In its second weekend, “Edge of Tomorrow” seemed to benefit from positive word-of-mouth and reviews, falling 44% to $16.1 million, although with a price tag of $178 million, its $56.6 million domestic haul still ranks as a disappointment.
“Maleficent” also showed impressive legs. Despite facing a challenge on the family film front from “How to Train Your Dragon 2,” the fantasy adventure hung on to rack up another $19.8 million. Its domestic total now stands at $164 million, and globally the re-imagining of the “Sleeping Beauty” tale took in an estimated $56 million. With a global haul of $436 million, “Maleficent” now stands as Angelina Jolie’s second highest grossing live-action movie of all-time, behind “Mr & Mrs Smith” ($47 million).

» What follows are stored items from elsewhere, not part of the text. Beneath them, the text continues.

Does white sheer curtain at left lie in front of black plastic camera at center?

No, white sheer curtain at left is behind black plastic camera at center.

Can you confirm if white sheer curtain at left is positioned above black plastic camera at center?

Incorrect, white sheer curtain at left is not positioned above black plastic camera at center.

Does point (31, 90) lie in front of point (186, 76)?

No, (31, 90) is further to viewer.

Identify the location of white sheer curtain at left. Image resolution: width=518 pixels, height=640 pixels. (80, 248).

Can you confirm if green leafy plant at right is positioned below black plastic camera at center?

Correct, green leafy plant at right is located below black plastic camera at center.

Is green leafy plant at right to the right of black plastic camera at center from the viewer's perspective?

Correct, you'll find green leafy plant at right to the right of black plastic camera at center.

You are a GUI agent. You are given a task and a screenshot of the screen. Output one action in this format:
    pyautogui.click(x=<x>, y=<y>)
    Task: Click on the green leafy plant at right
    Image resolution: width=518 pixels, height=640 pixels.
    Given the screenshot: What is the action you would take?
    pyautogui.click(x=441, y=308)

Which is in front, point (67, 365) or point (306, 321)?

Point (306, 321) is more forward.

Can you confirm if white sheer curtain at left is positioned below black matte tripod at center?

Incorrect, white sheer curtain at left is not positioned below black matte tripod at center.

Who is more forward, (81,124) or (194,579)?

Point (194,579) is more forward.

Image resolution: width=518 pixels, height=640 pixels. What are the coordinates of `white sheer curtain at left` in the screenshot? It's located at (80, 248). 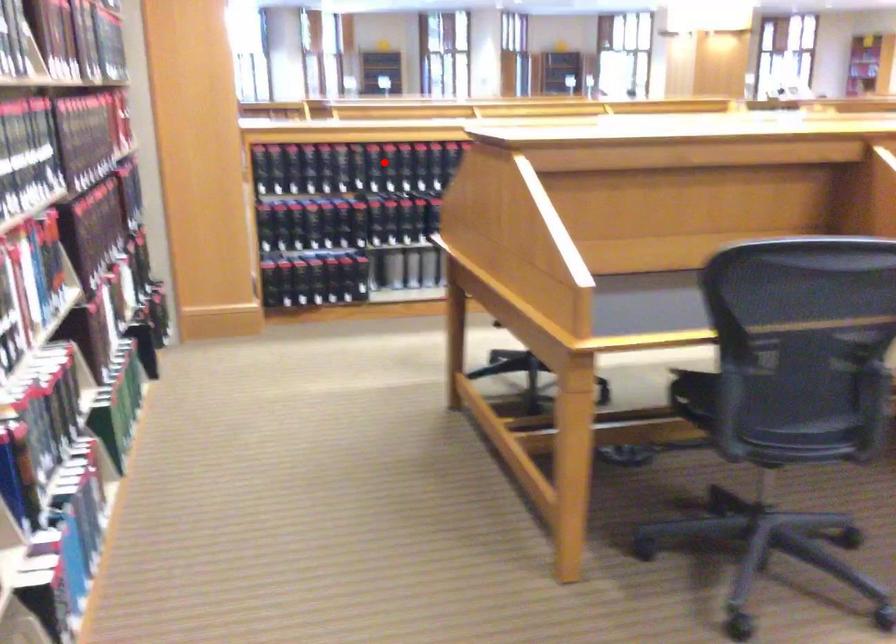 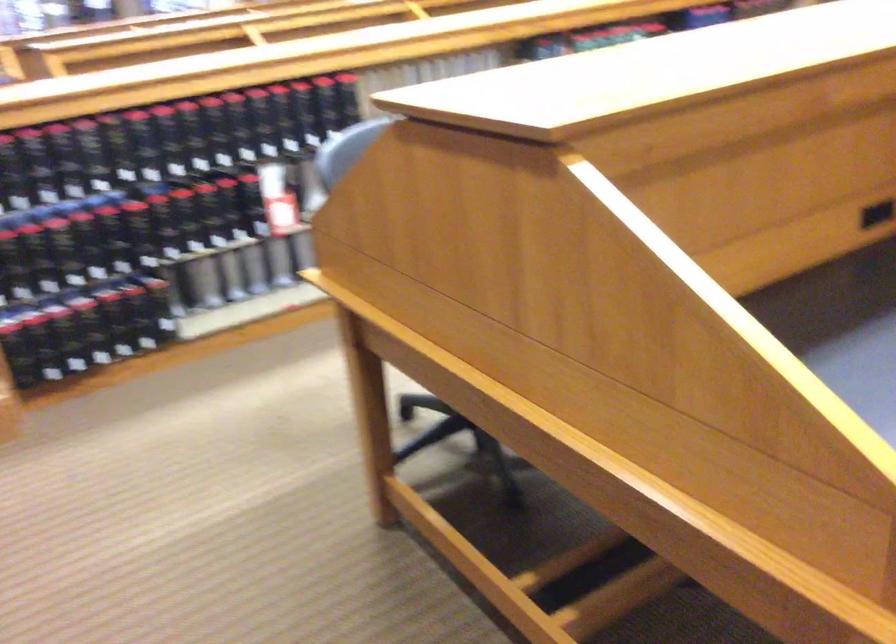 Question: I am providing you with two images of the same scene from different viewpoints. In image1, a red point is highlighted. Considering the same 3D point in image2, which of the following is correct?

Choices:
 (A) It is closer
 (B) It is farther

Answer: (A)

In its fourth week of release, “X-Men: Days of Future Past” took in $9.7 million, driving its domestic total to $205.9 million. It’s one of the few summer tentpoles to have passed $200 million stateside, with film such as “Godzilla” ($191.3 million) and “The Amazing Spider-Man 2” ($198.4 million) huffing and puffing their way past that benchmark. Hot and fast is the typical burn rate at the box office of late.
Among specialty films, Open Road’s “Chef” grossed $2.2 million in 1,100 locations, pushing its total to $14.1 million, while Fox Searchlight’s “Belle” added $510,000 to its $8.6 million take. Nearly a month before its domestic debut, Richard Linklater’s “Boyhood” snagged $468,000 in such foreign territories as Germany, Austria and Switzerland, bringing its total to $1 million.
If the estimates hold, the domestic weekend box office will be down roughly 7% from last year when “Man of Steel” muscled its way to a $116.6 million opening.